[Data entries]
·····
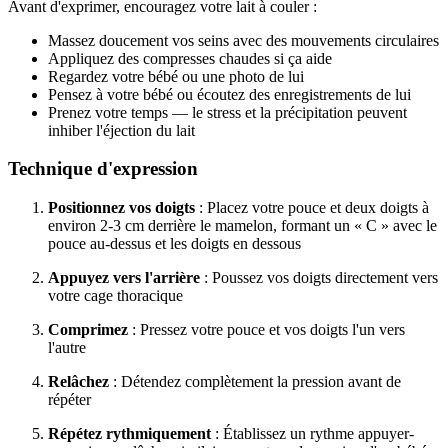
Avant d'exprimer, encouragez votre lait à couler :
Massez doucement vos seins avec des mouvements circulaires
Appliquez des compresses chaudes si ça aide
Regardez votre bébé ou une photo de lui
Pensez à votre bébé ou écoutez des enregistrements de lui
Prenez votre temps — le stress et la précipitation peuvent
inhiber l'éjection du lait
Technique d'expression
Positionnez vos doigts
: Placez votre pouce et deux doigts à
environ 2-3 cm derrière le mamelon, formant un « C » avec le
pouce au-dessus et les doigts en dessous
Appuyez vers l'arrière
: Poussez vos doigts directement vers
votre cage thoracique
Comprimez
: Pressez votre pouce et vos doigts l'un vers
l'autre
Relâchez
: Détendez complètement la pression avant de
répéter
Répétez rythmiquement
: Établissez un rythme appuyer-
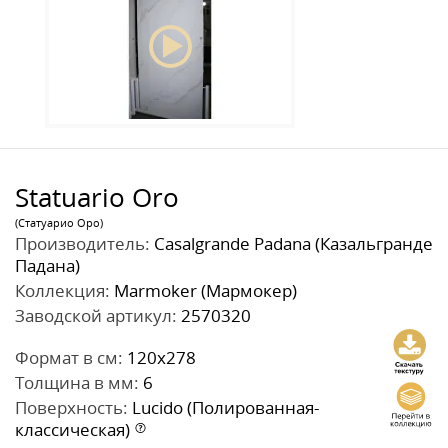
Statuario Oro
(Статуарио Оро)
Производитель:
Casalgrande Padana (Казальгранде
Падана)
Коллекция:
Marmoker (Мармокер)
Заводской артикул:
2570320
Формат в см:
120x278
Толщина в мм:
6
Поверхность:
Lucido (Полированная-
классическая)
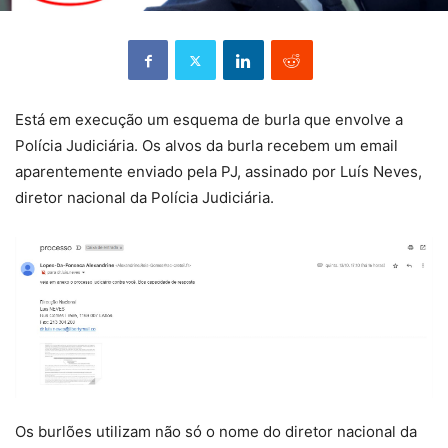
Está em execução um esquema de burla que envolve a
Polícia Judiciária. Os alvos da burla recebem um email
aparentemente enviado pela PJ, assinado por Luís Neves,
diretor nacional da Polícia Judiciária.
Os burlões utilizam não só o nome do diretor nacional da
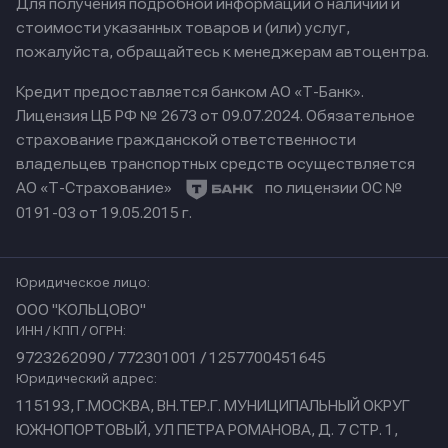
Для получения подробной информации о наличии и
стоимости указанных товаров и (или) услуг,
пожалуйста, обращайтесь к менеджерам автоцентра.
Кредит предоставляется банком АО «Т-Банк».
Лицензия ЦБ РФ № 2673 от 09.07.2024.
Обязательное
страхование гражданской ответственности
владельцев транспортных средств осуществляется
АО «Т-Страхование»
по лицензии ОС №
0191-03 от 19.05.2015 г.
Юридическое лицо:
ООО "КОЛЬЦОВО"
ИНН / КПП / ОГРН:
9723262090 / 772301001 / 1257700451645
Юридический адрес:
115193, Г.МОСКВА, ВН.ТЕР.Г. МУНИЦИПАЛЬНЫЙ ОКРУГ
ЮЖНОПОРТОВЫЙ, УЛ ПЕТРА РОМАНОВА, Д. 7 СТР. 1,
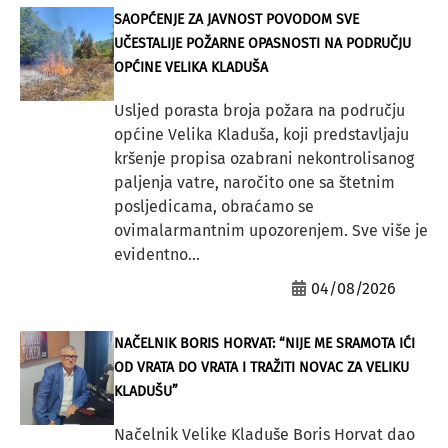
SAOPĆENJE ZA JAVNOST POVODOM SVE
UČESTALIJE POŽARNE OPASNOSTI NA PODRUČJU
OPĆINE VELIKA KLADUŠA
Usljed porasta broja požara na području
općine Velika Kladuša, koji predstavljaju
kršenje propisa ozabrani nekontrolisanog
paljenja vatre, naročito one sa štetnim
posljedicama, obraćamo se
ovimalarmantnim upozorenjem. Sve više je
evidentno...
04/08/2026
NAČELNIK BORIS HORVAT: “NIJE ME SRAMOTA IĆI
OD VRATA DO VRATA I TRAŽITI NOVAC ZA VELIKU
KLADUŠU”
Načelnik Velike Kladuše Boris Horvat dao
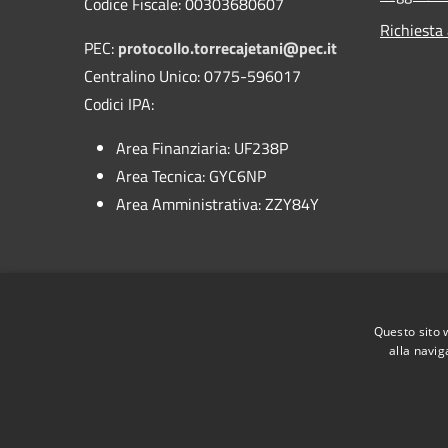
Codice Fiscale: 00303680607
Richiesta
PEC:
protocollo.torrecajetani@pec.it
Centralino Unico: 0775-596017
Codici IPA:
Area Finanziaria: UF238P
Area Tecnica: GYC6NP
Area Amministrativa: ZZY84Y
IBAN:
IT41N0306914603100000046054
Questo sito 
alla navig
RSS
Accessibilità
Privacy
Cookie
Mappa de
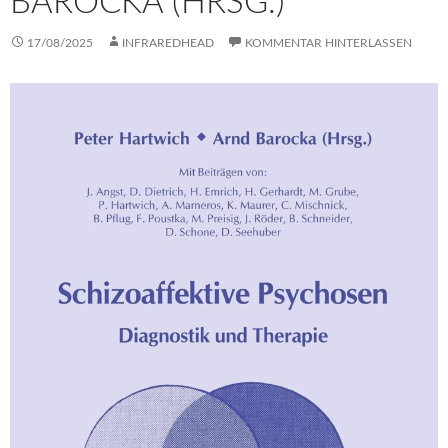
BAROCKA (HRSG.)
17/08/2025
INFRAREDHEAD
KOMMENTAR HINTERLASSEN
·····
» Aim of the task
All entries must be output unchanged, with every picture omitted.

» Finished exercise
Avant d'exprimer, encouragez votre lait à couler :
Massez doucement vos seins avec des mouvements circulaires
Appliquez des compresses chaudes si ça aide
Regardez votre bébé ou une photo de lui
Pensez à votre bébé ou écoutez des enregistrements de lui
Prenez votre temps — le stress et la précipitation peuvent
inhiber l'éjection du lait
Technique d'expression
Positionnez vos doigts
: Placez votre pouce et deux doigts à
environ 2-3 cm derrière le mamelon, formant un « C » avec le
pouce au-dessus et les doigts en dessous
Appuyez vers l'arrière
: Poussez vos doigts directement vers
votre cage thoracique
Comprimez
: Pressez votre pouce et vos doigts l'un vers
l'autre
Relâchez
: Détendez complètement la pression avant de
répéter
Répétez rythmiquement
: Établissez un rythme appuyer-
Statuario Oro
(Статуарио Оро)
Производитель:
Casalgrande Padana (Казальгранде
Падана)
Коллекция:
Marmoker (Мармокер)
Заводской артикул:
2570320
Формат в см:
120x278
Толщина в мм:
6
Поверхность:
Lucido (Полированная-
классическая)
Está em execução um esquema de burla que envolve a
Polícia Judiciária. Os alvos da burla recebem um email
aparentemente enviado pela PJ, assinado por Luís Neves,
diretor nacional da Polícia Judiciária.
Os burlões utilizam não só o nome do diretor nacional da
Для получения подробной информации о наличии и
стоимости указанных товаров и (или) услуг,
пожалуйста, обращайтесь к менеджерам автоцентра.
Кредит предоставляется банком АО «Т-Банк».
Лицензия ЦБ РФ № 2673 от 09.07.2024.
Обязательное
страхование гражданской ответственности
владельцев транспортных средств осуществляется
АО «Т-Страхование»
по лицензии ОС №
0191-03 от 19.05.2015 г.
Юридическое лицо:
ООО "КОЛЬЦОВО"
ИНН / КПП / ОГРН:
9723262090 / 772301001 / 1257700451645
Юридический адрес:
115193, Г.МОСКВА, ВН.ТЕР.Г. МУНИЦИПАЛЬНЫЙ ОКРУГ
ЮЖНОПОРТОВЫЙ, УЛ ПЕТРА РОМАНОВА, Д. 7 СТР. 1,
SAOPĆENJE ZA JAVNOST POVODOM SVE
UČESTALIJE POŽARNE OPASNOSTI NA PODRUČJU
OPĆINE VELIKA KLADUŠA
Usljed porasta broja požara na području
općine Velika Kladuša, koji predstavljaju
kršenje propisa ozabrani nekontrolisanog
paljenja vatre, naročito one sa štetnim
posljedicama, obraćamo se
ovimalarmantnim upozorenjem. Sve više je
evidentno...
04/08/2026
NAČELNIK BORIS HORVAT: “NIJE ME SRAMOTA IĆI
OD VRATA DO VRATA I TRAŽITI NOVAC ZA VELIKU
KLADUŠU”
Načelnik Velike Kladuše Boris Horvat dao
Codice Fiscale: 00303680607
Richiesta
PEC:
protocollo.torrecajetani@pec.it
Centralino Unico: 0775-596017
Codici IPA:
Area Finanziaria: UF238P
Area Tecnica: GYC6NP
Area Amministrativa: ZZY84Y
IBAN:
IT41N0306914603100000046054
Questo sito 
alla navig
RSS
Accessibilità
Privacy
Cookie
Mappa de
BAROCKA (HRSG.)
17/08/2025
INFRAREDHEAD
KOMMENTAR HINTERLASSEN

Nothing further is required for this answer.